Cournoyer suspended the proceedings until Friday, when defence lawyer Luc Leclair is expected to begin presenting his case.
The judge told the jurors it’s normal to have a few days separation between Crown and defence evidence in a trial of this length.
On Tuesday, several German witnesses provided a snapshot of June 4, 2012, the day Magnotta was arrested.
Lilge said he handcuffed Magnotta immediately and that the Canadian’s last words were that he wanted to leave the scene before the media arrived.
The police officer testified that the accused had a smirk on his face as he was transported to a detention centre.
“I have the opinion that, somehow, he felt relieved because he had this grin on his face,” he said, adding Magnotta did everything they asked.
Magnotta faces four charges in addition to premeditated murder: criminally harassing Prime Minister Stephen Harper and other members of Parliament; mailing obscene and indecent material; committing an indignity to a body; and publishing obscene materials.
Lilge was among the final crop of Crown witnesses heard by the jury via testimony videotaped last June and July in France and Germany.
The Internet cafe employee who flagged down Lilge said he saw Magnotta looking at news stories about himself and recognized him right away because of his distinctive cheekbones after seeing his photograph in a German newspaper.
Kadir Anlayisli said he walked by him a few times to be sure and noted he was looking at stories online.
“There was a picture of this man and all of a sudden this very man was standing in front of me,” Anlayisli said. “I had read that the cellphone had been tracked in France and here he was in front of me.
“Yes, I did recognize him right away because of his cheekbones.
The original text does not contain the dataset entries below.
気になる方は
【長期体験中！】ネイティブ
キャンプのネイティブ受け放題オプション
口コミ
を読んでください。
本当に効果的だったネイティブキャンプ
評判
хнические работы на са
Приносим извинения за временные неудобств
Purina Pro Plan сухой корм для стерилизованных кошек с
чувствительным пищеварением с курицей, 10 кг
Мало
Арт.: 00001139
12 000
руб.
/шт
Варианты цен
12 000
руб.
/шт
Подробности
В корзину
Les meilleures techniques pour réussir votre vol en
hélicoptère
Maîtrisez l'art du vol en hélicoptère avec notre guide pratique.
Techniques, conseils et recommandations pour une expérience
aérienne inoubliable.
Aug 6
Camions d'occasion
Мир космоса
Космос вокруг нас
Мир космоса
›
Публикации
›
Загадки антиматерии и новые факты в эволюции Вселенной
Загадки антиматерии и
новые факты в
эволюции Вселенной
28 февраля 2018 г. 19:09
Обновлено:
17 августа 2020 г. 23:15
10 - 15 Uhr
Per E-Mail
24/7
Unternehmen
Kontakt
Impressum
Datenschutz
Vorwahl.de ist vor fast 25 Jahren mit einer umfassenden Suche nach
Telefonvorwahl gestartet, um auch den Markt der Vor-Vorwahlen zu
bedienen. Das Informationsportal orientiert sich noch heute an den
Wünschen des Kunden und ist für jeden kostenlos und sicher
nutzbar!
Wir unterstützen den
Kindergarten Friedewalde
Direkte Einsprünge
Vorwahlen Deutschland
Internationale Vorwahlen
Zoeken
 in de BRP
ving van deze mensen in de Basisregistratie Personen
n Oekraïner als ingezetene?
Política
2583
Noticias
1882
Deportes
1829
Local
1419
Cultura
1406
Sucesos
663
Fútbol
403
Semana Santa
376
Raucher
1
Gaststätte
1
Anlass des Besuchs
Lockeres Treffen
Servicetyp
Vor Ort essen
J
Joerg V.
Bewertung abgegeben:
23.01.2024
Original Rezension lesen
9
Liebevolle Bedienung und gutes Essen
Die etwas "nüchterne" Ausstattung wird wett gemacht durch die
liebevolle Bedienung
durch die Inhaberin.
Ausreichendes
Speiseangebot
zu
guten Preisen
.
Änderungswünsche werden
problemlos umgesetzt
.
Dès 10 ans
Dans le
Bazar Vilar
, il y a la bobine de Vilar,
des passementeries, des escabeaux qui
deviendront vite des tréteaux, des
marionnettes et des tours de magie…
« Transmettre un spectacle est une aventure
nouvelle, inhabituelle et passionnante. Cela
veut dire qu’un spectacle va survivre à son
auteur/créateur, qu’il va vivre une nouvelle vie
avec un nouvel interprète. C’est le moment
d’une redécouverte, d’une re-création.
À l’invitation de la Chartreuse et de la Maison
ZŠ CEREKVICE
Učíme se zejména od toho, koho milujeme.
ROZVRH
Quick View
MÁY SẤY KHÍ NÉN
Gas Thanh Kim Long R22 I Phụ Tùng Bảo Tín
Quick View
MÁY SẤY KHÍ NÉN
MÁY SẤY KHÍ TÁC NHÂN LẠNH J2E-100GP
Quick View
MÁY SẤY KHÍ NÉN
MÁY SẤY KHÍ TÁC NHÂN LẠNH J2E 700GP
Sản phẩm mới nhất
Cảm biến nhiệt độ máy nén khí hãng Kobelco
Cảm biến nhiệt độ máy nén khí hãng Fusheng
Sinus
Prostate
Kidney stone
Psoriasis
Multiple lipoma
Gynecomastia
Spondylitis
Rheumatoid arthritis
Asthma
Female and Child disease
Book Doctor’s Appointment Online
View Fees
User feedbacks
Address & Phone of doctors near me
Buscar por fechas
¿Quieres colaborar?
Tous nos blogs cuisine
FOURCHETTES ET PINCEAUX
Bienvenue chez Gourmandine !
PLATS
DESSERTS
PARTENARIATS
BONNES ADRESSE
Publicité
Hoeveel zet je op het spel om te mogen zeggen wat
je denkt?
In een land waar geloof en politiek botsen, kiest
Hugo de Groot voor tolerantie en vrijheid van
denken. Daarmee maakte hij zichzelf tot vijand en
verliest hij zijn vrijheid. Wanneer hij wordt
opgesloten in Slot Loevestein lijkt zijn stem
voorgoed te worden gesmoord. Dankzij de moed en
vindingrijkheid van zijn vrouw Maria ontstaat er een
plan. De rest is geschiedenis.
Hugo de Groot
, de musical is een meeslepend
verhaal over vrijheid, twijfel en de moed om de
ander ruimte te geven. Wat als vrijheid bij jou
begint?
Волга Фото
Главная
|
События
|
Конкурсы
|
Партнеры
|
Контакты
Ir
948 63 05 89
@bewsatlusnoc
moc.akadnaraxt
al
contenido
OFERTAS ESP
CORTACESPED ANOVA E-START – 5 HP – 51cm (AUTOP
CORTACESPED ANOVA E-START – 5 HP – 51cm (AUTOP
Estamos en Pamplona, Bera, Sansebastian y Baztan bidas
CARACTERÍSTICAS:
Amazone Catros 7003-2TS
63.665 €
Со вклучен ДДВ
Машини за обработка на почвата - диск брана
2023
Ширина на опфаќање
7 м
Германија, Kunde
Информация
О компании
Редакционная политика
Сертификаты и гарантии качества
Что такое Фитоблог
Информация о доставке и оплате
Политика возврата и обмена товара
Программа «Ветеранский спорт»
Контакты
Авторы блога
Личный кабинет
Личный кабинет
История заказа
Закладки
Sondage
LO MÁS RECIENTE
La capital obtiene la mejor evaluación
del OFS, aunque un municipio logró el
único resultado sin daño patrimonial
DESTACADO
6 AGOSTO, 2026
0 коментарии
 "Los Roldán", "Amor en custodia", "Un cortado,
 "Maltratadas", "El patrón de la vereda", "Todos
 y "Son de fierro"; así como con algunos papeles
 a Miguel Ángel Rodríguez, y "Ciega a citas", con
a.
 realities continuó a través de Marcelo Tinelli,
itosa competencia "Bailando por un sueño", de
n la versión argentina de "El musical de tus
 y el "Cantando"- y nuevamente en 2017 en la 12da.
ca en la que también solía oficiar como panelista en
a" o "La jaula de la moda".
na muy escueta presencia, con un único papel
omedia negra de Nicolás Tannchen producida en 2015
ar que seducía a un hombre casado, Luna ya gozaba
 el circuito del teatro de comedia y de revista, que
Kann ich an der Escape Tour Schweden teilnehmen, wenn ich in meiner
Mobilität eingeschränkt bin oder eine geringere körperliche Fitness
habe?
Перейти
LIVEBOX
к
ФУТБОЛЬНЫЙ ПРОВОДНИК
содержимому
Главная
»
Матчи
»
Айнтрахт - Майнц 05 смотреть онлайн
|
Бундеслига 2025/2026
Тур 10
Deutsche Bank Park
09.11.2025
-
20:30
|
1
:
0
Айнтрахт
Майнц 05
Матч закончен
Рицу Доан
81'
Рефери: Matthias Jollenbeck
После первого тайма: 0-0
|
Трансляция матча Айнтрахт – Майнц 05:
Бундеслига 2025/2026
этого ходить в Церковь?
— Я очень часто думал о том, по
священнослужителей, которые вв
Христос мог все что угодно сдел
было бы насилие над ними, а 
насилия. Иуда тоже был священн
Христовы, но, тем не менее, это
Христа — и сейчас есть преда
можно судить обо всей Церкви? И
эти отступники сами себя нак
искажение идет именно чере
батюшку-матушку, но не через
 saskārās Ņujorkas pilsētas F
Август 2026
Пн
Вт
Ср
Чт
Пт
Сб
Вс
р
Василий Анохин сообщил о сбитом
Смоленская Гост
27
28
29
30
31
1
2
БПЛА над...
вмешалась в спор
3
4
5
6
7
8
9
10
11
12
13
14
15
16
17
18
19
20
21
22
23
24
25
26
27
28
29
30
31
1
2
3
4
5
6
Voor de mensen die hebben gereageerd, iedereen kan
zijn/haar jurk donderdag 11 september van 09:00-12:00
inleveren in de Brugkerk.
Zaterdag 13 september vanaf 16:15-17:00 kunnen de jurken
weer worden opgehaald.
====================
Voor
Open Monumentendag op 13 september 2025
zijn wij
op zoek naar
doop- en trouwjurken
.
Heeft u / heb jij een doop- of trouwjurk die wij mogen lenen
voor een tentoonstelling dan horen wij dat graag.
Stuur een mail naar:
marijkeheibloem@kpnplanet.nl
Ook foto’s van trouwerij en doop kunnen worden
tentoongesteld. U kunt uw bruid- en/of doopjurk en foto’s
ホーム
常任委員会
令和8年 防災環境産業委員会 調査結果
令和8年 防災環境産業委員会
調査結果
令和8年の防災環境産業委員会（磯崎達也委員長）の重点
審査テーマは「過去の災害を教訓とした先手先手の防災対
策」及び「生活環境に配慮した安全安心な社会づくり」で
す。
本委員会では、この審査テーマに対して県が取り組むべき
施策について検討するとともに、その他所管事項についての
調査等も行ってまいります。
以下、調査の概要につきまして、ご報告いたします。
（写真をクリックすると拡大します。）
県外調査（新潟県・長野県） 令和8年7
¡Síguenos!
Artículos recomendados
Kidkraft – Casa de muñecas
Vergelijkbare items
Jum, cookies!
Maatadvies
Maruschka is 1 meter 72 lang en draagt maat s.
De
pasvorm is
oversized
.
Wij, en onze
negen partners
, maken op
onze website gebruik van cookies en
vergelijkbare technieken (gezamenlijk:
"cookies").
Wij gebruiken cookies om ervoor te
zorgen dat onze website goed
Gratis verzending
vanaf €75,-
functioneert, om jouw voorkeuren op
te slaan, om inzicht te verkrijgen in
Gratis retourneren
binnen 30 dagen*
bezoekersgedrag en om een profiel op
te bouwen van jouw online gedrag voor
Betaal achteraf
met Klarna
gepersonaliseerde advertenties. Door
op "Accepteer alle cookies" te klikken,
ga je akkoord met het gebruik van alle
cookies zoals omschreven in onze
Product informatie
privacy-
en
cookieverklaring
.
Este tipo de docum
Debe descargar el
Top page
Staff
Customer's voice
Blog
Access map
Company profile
He has weird cheekbones.”
Anlayisli sought out Lilge outside the cafe and Magnotta was arrested before he could pay for the Internet use.
Another German detective, Alexander Huebner, testified he tried to speak to Magnotta a few hours after his arrest but that he wouldn’t talk. The witness said Magnotta appeared very calm.
“I remember Mr. Magnotta being without emotion,” said Huebner.
Another police witness who was on site for the arrest described Magnotta’s look as “arrogant.”
“It was as if there was nothing (anybody) could do to him,” Thomas Leymann said under cross-examination.
Huebner testified he couldn’t remember if he told Magnotta he could contact a lawyer.
Lilge said he informed Magnotta about having the right to an attorney but did not tell him about getting consular assistance.
As of Tuesday, the Crown had presented 48 witnesses during the trial, which began in late September.